There is another point, namely, the speech of my right hon. Friend the Lord President of the Council on 31st July. He based his defence of Regulation 2D, in part, on considerations of invasion. I think his argument has been mistaken. I think it was this—that Regulation 2C was passed in quieter times, and that in the new circumstances, when invasion was an imminent possibility, and a great danger, we must have a new Regulation. It was the new circumstances which justified the new Regulation. He was not arguing that new circumstances would have to arise before the Regulation was used. My right hon. Friend has written this to me: What I did was to emphasise the difference between conditions at the time of enactment of 2C, when the risk of invasion had not begun to materialise in people's minds, and the situation at the time of 2D. I emphasised the possibility of the more dilatory procedure of 2C under invasion conditions; and these conditions have certainly not passed away.
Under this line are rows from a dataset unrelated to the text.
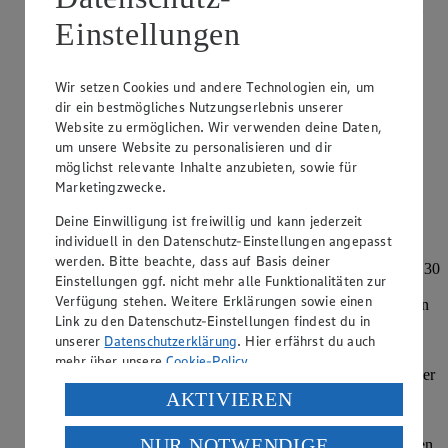
Gabel einstechen. Backpapier auf den Teig legen und Form
randhoch mit Hülsenfrüchten auffüllen.
Einstellungen
Teig im heißen Ofen auf der untersten Schiene 25 Minuten
vorbacken. Dann die Hülsenfrüchte und das Backpapier
Wir setzen Cookies und andere Technologien ein, um
entfernen.
dir ein bestmögliches Nutzungserlebnis unserer
Website zu ermöglichen. Wir verwenden deine Daten,
Die Backofentemperatur auf 160 Grad Ober-/Unterhitze
reduzieren.
um unsere Website zu personalisieren und dir
möglichst relevante Inhalte anzubieten, sowie für
Für die Füllung die Schokolade fein hacken. Sahne
Marketingzwecke.
aufkochen, über die Schokolade geben und unter Rühren
auflösen. Mischung lauwarm abkühlen lassen.
Deine Einwilligung ist freiwillig und kann jederzeit
individuell in den Datenschutz-Einstellungen angepasst
Weiche Butter, braunen Zucker und Vanillepaste mit dem
werden. Bitte beachte, dass auf Basis deiner
Handrührgerät sehr cremig rühren. Die Eier einzeln jeweils 30
Einstellungen ggf. nicht mehr alle Funktionalitäten zur
Sekunden gut unterrühren. Sirup unterrühren. Dann die
Verfügung stehen. Weitere Erklärungen sowie einen
lauwarme Sahnemischung unterrühren. Kakao darauf sieben
Link zu den Datenschutz-Einstellungen findest du in
und unterrühren.
unserer
Datenschutzerklärung
. Hier erfährst du auch
Füllung auf den vorgebackenen Teig geben und im heißen
mehr über unsere
Cookie-Policy
.
Ofen auf der mittleren Schiene 45 Minuten backen. Pie in der
Form auf einem Gitter vollständig abkühlen lassen.
Verarbeitung deiner personenbezogenen Daten in den
AKTIVIEREN
USA durch Facebook und YouTube:
Für die Deko die Sahne steif schlagen. Pie aus der Form
NUR NOTWENDIGE
heben, auf einer Platte anrichten. Sahne auf dem abgekühlten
Who can say with confidence that if we were now to embark on the long train of action contemplated in 2C the gravest emergency might not be upon us before the necessary action had been completed? And to use 2D after action under 2C had been started would obviously be open to great objection. I think that that is a fair interpretation of what my right hon. Friend said, in a Debate of which he had only about an hour's notice. And I think that it is the justification of the action which has been taken. The warning that he gave has been mistaken in some quarters which have thought that it was a warning under 2C. It was not; indeed the warning specifically mentioned 2D, and not 2C.

Mr. Bevan

Does the Home Secretary realise that his argument means that, in all circumstances, he is bound to use the summary powers, because at any moment an invasion might take place after he had started proceedings?

Mr. Morrison

It must always depend upon the circumstances of the case, the nature of the publication, the person concerned, the outlook for a particular procedure, and so on. The Home Secretary must be free to take either procedure, and I ask from the House full authority to use either procedure according to what I consider expedient and in the national interest.
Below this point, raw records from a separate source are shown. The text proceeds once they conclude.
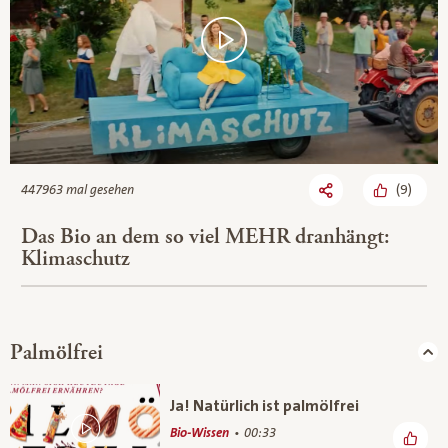
(
9
)
447963 mal gesehen
Das Bio an dem so viel MEHR dranhängt:
Klimaschutz
Palmölfrei
Ja! Natürlich ist palmölfrei
Bio-Wissen
00:33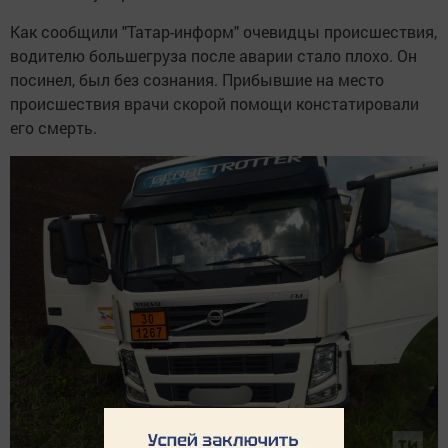
Как сообщили "Татар-информ" очевидцы происшествия,
водителю большегруза после аварии стало плохо. Он
посинел, был без сознания. Прибывшие на место
происшествия врачи скорой помощи констатировали
его смерть.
Let me summarise the procedure under 2C and consider how long it would take. I must first watch the paper for a systematic offence. That was done, and there is no doubt about that in anybody's mind. Secondly, I must issue a warning. Thirdly, I must watch again, because they might wish to put themselves right, and I must give three or four weeks to observe the behaviour. If the offences continue, I ask the Attorney-General for consent, and for him to institute proceedings. You go into court if you prosecute the individual or individuals but not the newspaper. There is legal argument. There is the case in the court of summary jurisdiction, very brief; then you go to the court of assize, or, in London, the Central Criminal Court. There could be, I understand, an appeal to the Court of Criminal Appeal and, with the consent of the Attorney-General, an appeal on a point of law of public importance to the House of Lords. Somebody asked me to give the courts a time limit. I have no power to bring pressure on any court at all. The procedure might take two months, three months or four months.

Mr. Silverman

You have had 18.

Mr. Morrison

I know, but it is a curious argument for the hon. Member, of all people, to say that I ought to have started 18 months ago.

Mr. Silverman

rose

Mr. Morrison

That is not government in time of war. It is playing the fool with government in time of war. It might apply to the unfortunate German Republic under the Weimar Constitution, where decision in government was lacking and weak, and where, as a consequence there were unconstitutional bodies and revolutionary parties and disturbers of the peace. After all, people should learn from the lesson of Republican Germany. [An HON. MEMBER: "You should have learnt it!"] I have learnt it, and I am applying in this office, the lessons I have learnt. The fact has to be faced that in conditions of war or of crisis, there may have to be some check on the ordinary safeguards of liberty in time of peace, or liberty itself will be entirely destroyed. When all that is done, and if a conviction has been secured, what has been accomplished? Some person or persons may have got no more than seven years' penal servitude, or a £500 fine, or both; I want the evil to be got out of the way; mere imprisonment or fining does not do it. The Secretary of State has powers to stop the press, subject to appeal to the High Court. He can stop that press. But there is nothing to prevent the proprietors of a newspaper getting hold of another press next day, starting the thing all over again and leaving the Home Secretary to start all over again. That procedure, in these conditions, is childish. It really is inoperative in the sense of being an effective instrument for the purpose.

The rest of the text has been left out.